Tuesday, November 26, 2013

‘Legacy projects’ and some tips for Leighton’s auditors…

Most people that read my writings know that English is not my native language.
Lots of them often compliment me, how they think I have a reasonable command over it.
Still, every time I set out to do any type of research that involves Leighton Holdings or its subsidiaries; my understanding of the English language is put to a major test;

Take, for example this statement from their website:
Continuous disclosure of the Group’s activities is a legal necessity for a publicly-listed company such as Leighton Holdings, and is essential in maintaining shareholder confidence and market trust.”

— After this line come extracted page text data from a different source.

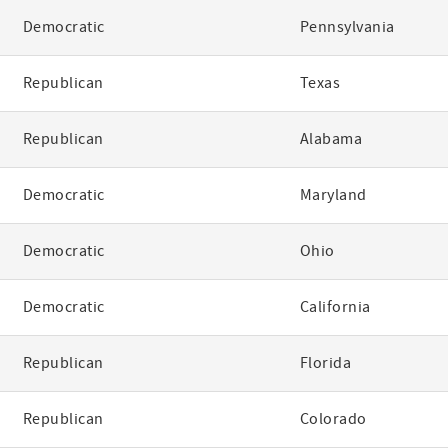
Democratic
Pennsylvania
Republican
Texas
Republican
Alabama
Democratic
Maryland
Democratic
Ohio
Democratic
California
Republican
Florida
Republican
Colorado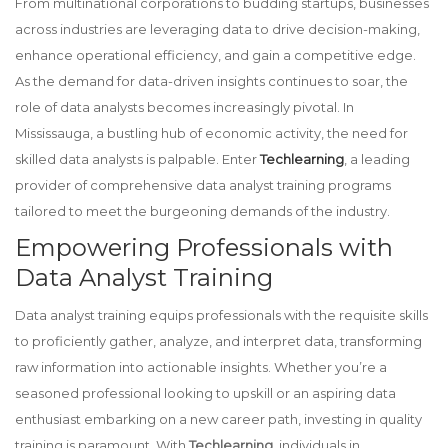
From multinational corporations to budding startups, businesses
across industries are leveraging data to drive decision-making,
enhance operational efficiency, and gain a competitive edge.
As the demand for data-driven insights continues to soar, the
role of data analysts becomes increasingly pivotal. In
Mississauga, a bustling hub of economic activity, the need for
skilled data analysts is palpable. Enter
Techlearning
, a leading
provider of comprehensive data analyst training programs
tailored to meet the burgeoning demands of the industry.
Empowering Professionals with
Data Analyst Training
Data analyst training equips professionals with the requisite skills
to proficiently gather, analyze, and interpret data, transforming
raw information into actionable insights. Whether you’re a
seasoned professional looking to upskill or an aspiring data
enthusiast embarking on a new career path, investing in quality
training is paramount. With
Techlearning
, individuals in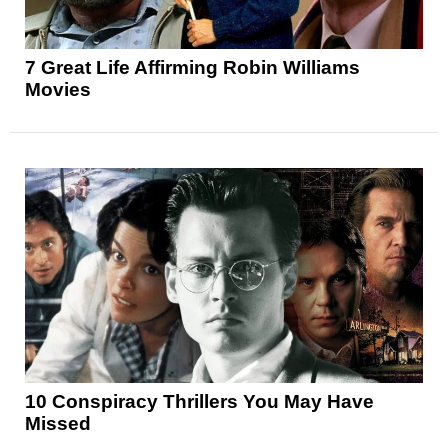
7 Great Life Affirming Robin Williams
Movies
10 Conspiracy Thrillers You May Have
Missed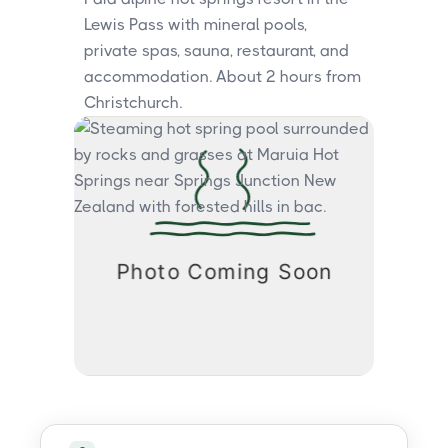
Lewis Pass with mineral pools,
private spas, sauna, restaurant, and
accommodation. About 2 hours from
Christchurch.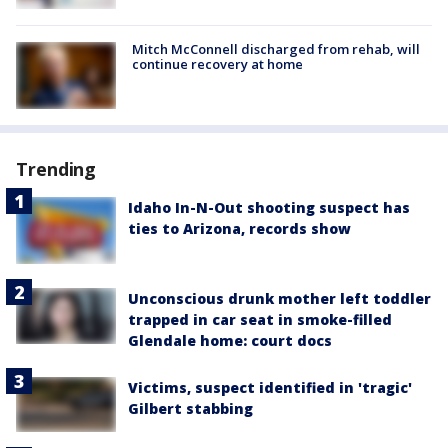
Mitch McConnell discharged from rehab, will
continue recovery at home
Trending
Idaho In-N-Out shooting suspect has
ties to Arizona, records show
Unconscious drunk mother left toddler
trapped in car seat in smoke-filled
Glendale home: court docs
Victims, suspect identified in 'tragic'
Gilbert stabbing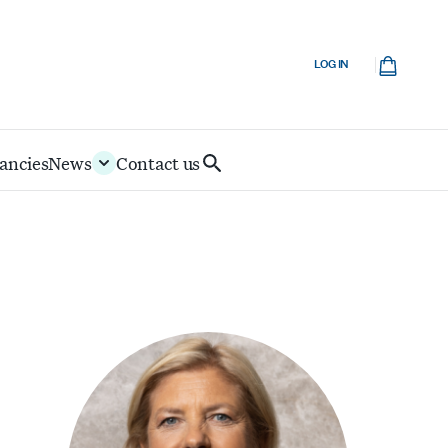
Cart
LOG IN
ancies
News
Contact us
Search
IoD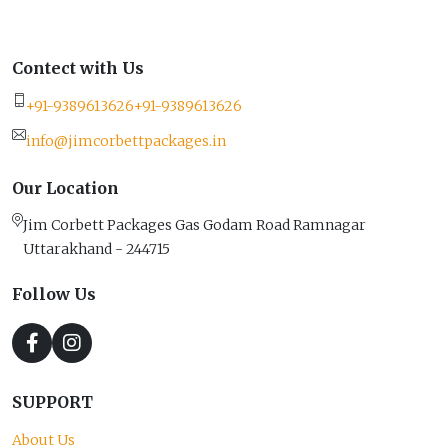
Contect with Us
+91-9389613626
+91-9389613626
info@jimcorbettpackages.in
Our Location
Jim Corbett Packages Gas Godam Road Ramnagar
Uttarakhand - 244715
Follow Us
SUPPORT
About Us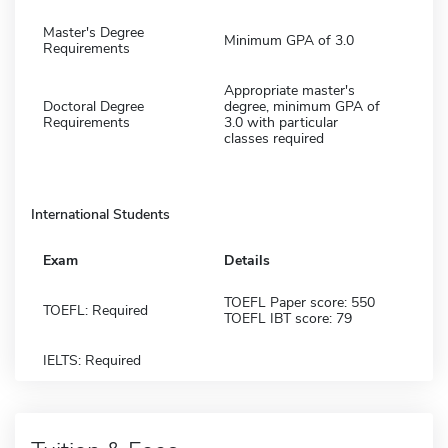
Master's Degree
Minimum GPA of 3.0
Requirements
Appropriate master's
Doctoral Degree
degree, minimum GPA of
Requirements
3.0 with particular
classes required
International Students
Exam
Details
TOEFL Paper score: 550
TOEFL: Required
TOEFL IBT score: 79
IELTS: Required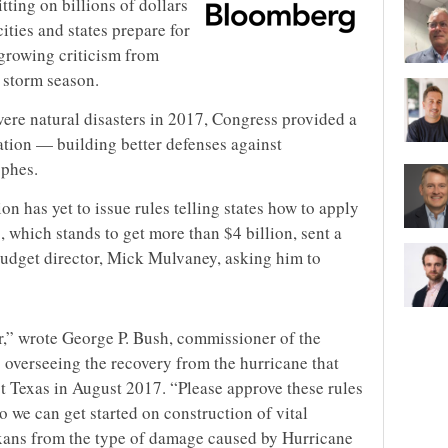
tting on billions of dollars
ities and states prepare for
growing criticism from
t storm season.
evere natural disasters in 2017, Congress provided a
gation — building better defenses against
ophes.
on has yet to issue rules telling states how to apply
 which stands to get more than $4 billion, sent a
budget director, Mick Mulvaney, asking him to
r,” wrote George P. Bush, commissioner of the
s overseeing the recovery from the hurricane that
 Texas in August 2017. “Please approve these rules
o we can get started on construction of vital
Texans from the type of damage caused by Hurricane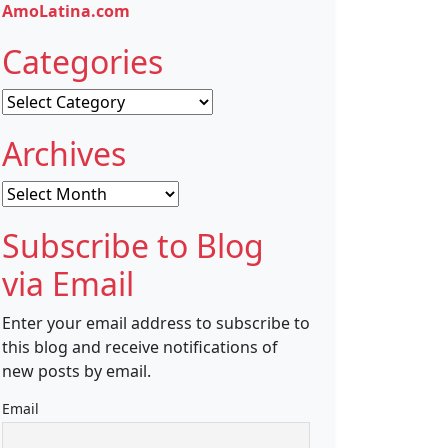
AmoLatina.com
Categories
Categories
Archives
Archives
Subscribe to Blog
via Email
Enter your email address to subscribe to
this blog and receive notifications of
new posts by email.
Email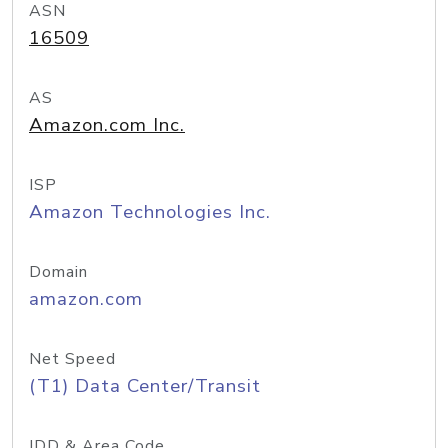
ASN
16509
AS
Amazon.com Inc.
ISP
Amazon Technologies Inc.
Domain
amazon.com
Net Speed
(T1) Data Center/Transit
IDD & Area Code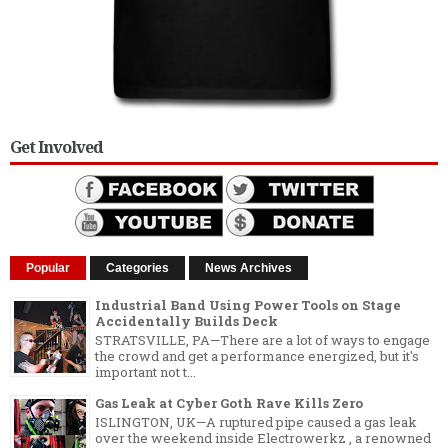
Get Involved
Popular
Categories
News Archives
Industrial Band Using Power Tools on Stage
Accidentally Builds Deck
STRATSVILLE, PA—There are a lot of ways to engage
the crowd and get a performance energized, but it's
important not t...
Gas Leak at Cyber Goth Rave Kills Zero
ISLINGTON, UK—A ruptured pipe caused a gas leak
over the weekend inside Electrowerkz , a renowned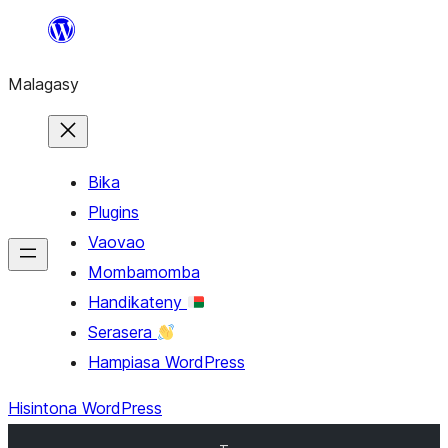
Hakany
amin'ny
Malagasy
ventiny
Bika
Plugins
Vaovao
Mombamomba
Handikateny
Serasera
Hampiasa WordPress
Hisintona WordPress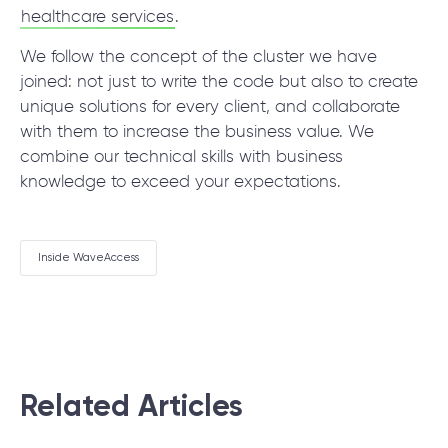
healthcare services
.
We follow the concept of the cluster we have
joined: not just to write the code but also to create
unique solutions for every client, and collaborate
with them to increase the business value. We
combine our technical skills with business
knowledge to exceed your expectations.
Inside WaveAccess
Related Articles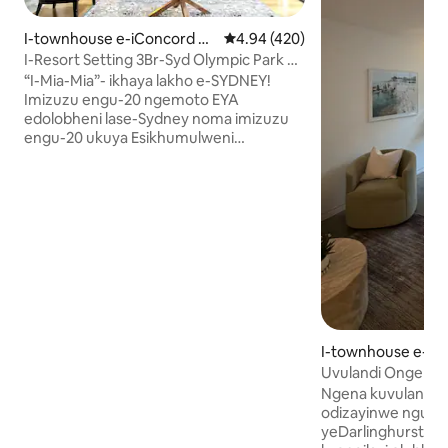
I-townhouse e-iConcord W
Isilinganiso esingu-4.94 kokun
4.94 (420)
est
I-Resort Setting 3Br-Syd Olympic Park &
City
“I-Mia-Mia”- ikhaya lakho e-SYDNEY!
Imizuzu engu-20 ngemoto EYA
edolobheni lase-Sydney noma imizuzu
engu-20 ukuya Esikhumulweni
Sezindiza. Imizuzu engu-5 ukuya e-
Sydney Olympic Park. Hamba
ngezinyawo uye ezitimeleni . Iziteshi
ezingu-2- I-Concord West noma E-
Rhodes Indlu enenani elengeziwe,
eqinisekiswe yi-Airbnb. Endaweni
elungele umndeni, i-resort
enokuzingenela namasevisi
amangalisayo. I-air conditioning, Indawo
Yokupaka Yamahhala, Indawo
Yokubhukuda, Indawo Yokuzivocavoca &
I-townhouse e-Dar
Ama-BBQ -Hamba uye Ezitolo -Izitolo
Uvulandi Ongena
zokudlela ezingasemanzini nemizila
Owenzelwe Idizayin
Ngena kuvulande 
yemvelo eseduzane -Ukuthenga
CBD
odizayinwe nguma
okudumile kwe-DFO Homebush-
yeDarlinghurst. U
Famous Sydney emnyango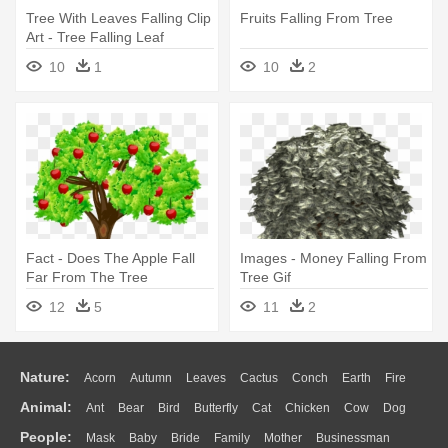
Tree With Leaves Falling Clip
Fruits Falling From Tree
Art - Tree Falling Leaf
Animation
10
1
10
2
Fact - Does The Apple Fall
Images - Money Falling From
Far From The Tree
Tree Gif
12
5
11
2
Nature:
Acorn
Autumn
Leaves
Cactus
Conch
Earth
Fire
Animal:
Ant
Bear
Bird
Butterfly
Cat
Chicken
Cow
Dog
Flame
Glaciers
Grass
Lightning
Moon
Sunrise
Mountain
People:
Mask
Baby
Bride
Family
Mother
Businessman
Duck
Eagle
Elephant
Fish
Frog
Honey Bee
Insect
Lion
Water
Bush
Cloud
Drop
Forest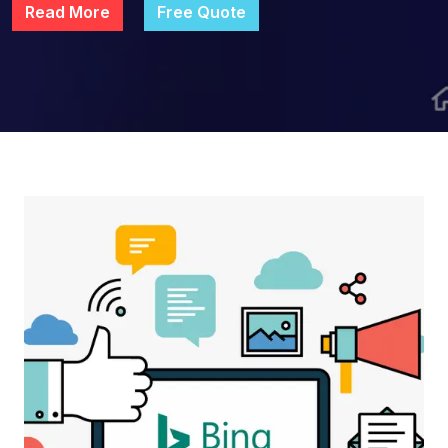
Read More
Free Quote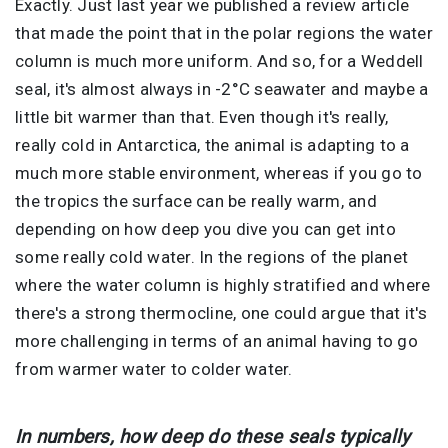
Exactly. Just last year we published a review article
that made the point that in the polar regions the water
column is much more uniform. And so, for a Weddell
seal, it's almost always in -2°C seawater and maybe a
little bit warmer than that. Even though it's really,
really cold in Antarctica, the animal is adapting to a
much more stable environment, whereas if you go to
the tropics the surface can be really warm, and
depending on how deep you dive you can get into
some really cold water. In the regions of the planet
where the water column is highly stratified and where
there's a strong thermocline, one could argue that it's
more challenging in terms of an animal having to go
from warmer water to colder water.
In numbers, how deep do these seals typically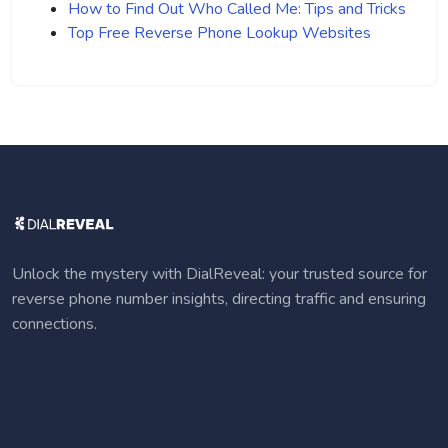
How to Find Out Who Called Me: Tips and Tricks
Top Free Reverse Phone Lookup Websites
Unlock the mystery with DialReveal: your trusted source for
reverse phone number insights, directing traffic and ensuring
connections.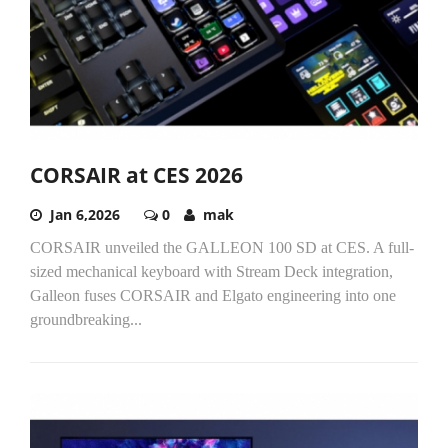
CORSAIR at CES 2026
Jan 6,2026
0
mak
CORSAIR unveiled the GALLEON 100 SD at CES. A full-
sized mechanical keyboard with Stream Deck integration,
Galleon fuses CORSAIR and Elgato engineering into one
groundbreaking...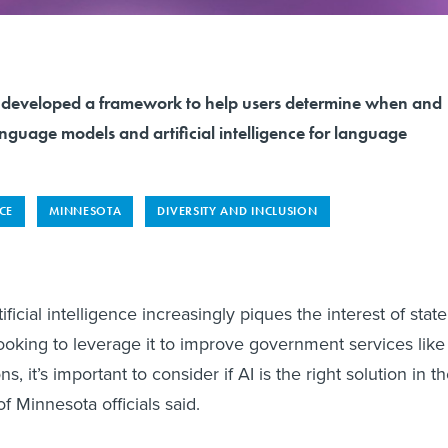
s developed a framework to help users determine when and
nguage models and artificial intelligence for language
NCE
MINNESOTA
DIVERSITY AND INCLUSION
cial intelligence increasingly piques the interest of state
looking to leverage it to improve government services like
s, it’s important to consider if AI is the right solution in t
 of Minnesota officials said.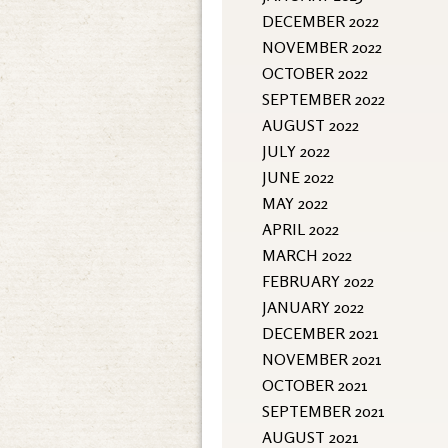
DECEMBER 2022
NOVEMBER 2022
OCTOBER 2022
SEPTEMBER 2022
AUGUST 2022
JULY 2022
JUNE 2022
MAY 2022
APRIL 2022
MARCH 2022
FEBRUARY 2022
JANUARY 2022
DECEMBER 2021
NOVEMBER 2021
OCTOBER 2021
SEPTEMBER 2021
AUGUST 2021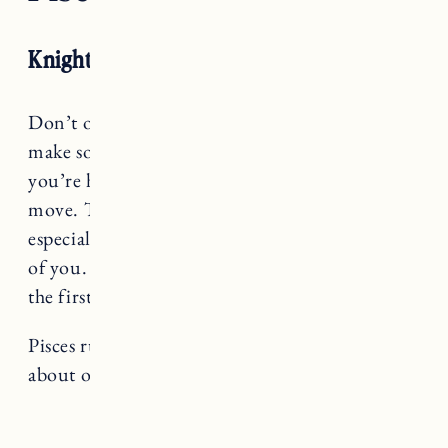
Knight of Pentacles RX
Don’t overthink it, Pisces. You’re ready to
make some changes – to recalibrate where
you’re headed – and you know it’s the right
move. That being said, change is scary,
especially when it may not be what’s expected
of you. Be gentle with yourself, but try to take
the first step. The relief will be worth it.
Pisces rules The Moon, a card that teaches us
about our inner depths and wildness.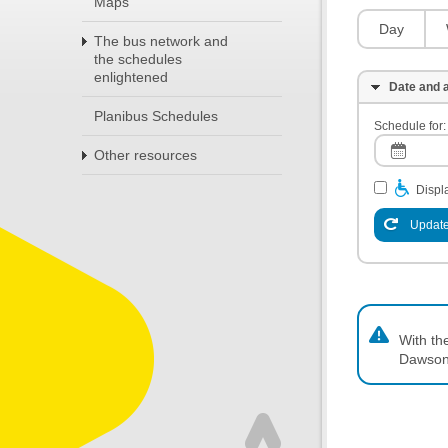
Maps
Day
The bus network and
the schedules
enlightened
Date and a
Planibus Schedules
Schedule for:
Other resources
Displa
Update
With th
Dawson,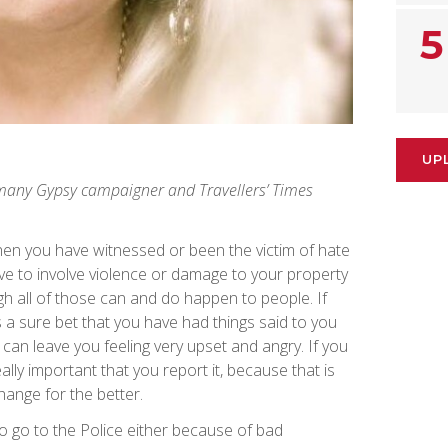
5
UP
many Gypsy campaigner and Travellers’ Times
when you have witnessed or been the victim of hate
ve to involve violence or damage to your property
gh all of those can and do happen to people. If
’s a sure bet that you have had things said to you
an leave you feeling very upset and angry. If you
eally important that you report it, because that is
change for the better.
to go to the Police either because of bad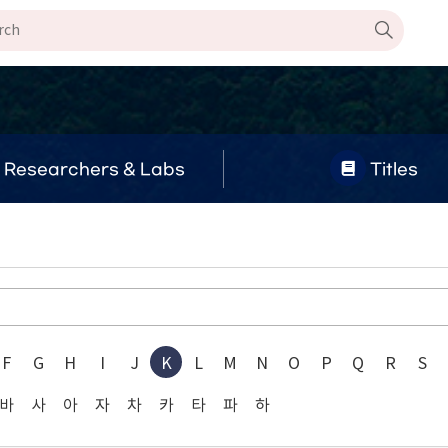
Researchers & Labs
Titles
F
G
H
I
J
K
L
M
N
O
P
Q
R
S
바
사
아
자
차
카
타
파
하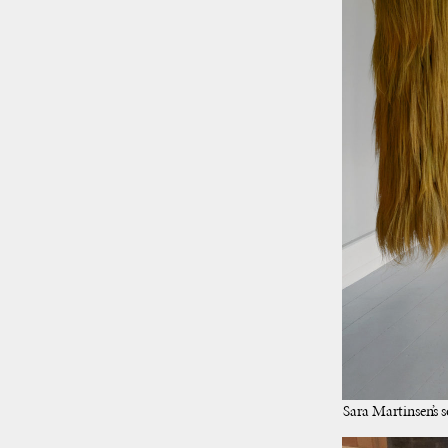
Sara Martinsen’s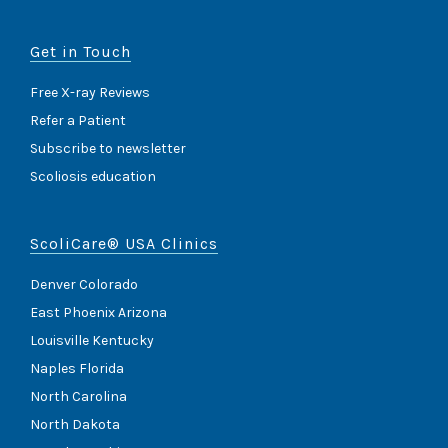
Get in Touch
Free X-ray Reviews
Refer a Patient
Subscribe to newsletter
Scoliosis education
ScoliCare® USA Clinics
Denver Colorado
East Phoenix Arizona
Louisville Kentucky
Naples Florida
North Carolina
North Dakota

Are they kidding me? Or is this really serious?
I can scroll through hundreds of pages of reports, media releases and whatnots and still have absolutely no confidence that this is not just a carefully crafted PR blurb set out to manipulate me.

OK, maybe not me, I have too much inside knowledge, but everyone else, the media, present and future shareholders.

Still, even without having 'insider knowledge', it is hard to imagine that anyone will fall unquestionably for these publications that are closer to highly made-up political campaign-boards then serious company reports that one can trust.

The one area that I know a bit more about than the others LH operates in, are the workings of HLG (Habtoor Leighton Group in the Middle East);
So, naturally, I look for anything that is relevant to the performance of this subsidiary as I read their ‘reports’.
In one of the latest official reports the writing is ‘world-class’;
Reads almost like a school report;

Habtoor Leighton Group (HLG)
The Group’s business in the Middle East, HLG, showed some signs of improvement. (1) HLG achieved a break-even result during the first half and recovered funds from UAE legacy projects. (2) The region’s macroeconomic environment has stabilised and a robust pipeline of projects is being pursued. (3)
The decision of a Qatar-based client to call bonds on certain legacy projects delayed HLG from making repayments on Leighton’s outstanding shareholder loans during the period. HLG believes its legal position on the matter is strong and it is working to a resolution. (4)
HLG’s focus continues to be the collection of receivables and ‘IPO-ready 2016’ remains the target. The business is diversifying its sector and geographic base, and it continues to secure new work.

Naturally and unfortunately I have no access to any of the full financial reports of HLG (oh, how I wish I did) to scrutinise them in any detail;
Also, and sadly, for what I learned over the last couple of years of the media (global or local) outlets, it is also unlikely that any of them will any time soon seriously investigate what these guys are up to; (apart from a couple that may yet come up with the goods, wait-and-see);

Still, aren’t there some ‘paid’ auditors employed by these and other listed companies, that have the professional responsibility to question what these companies are doing and publishing on the way?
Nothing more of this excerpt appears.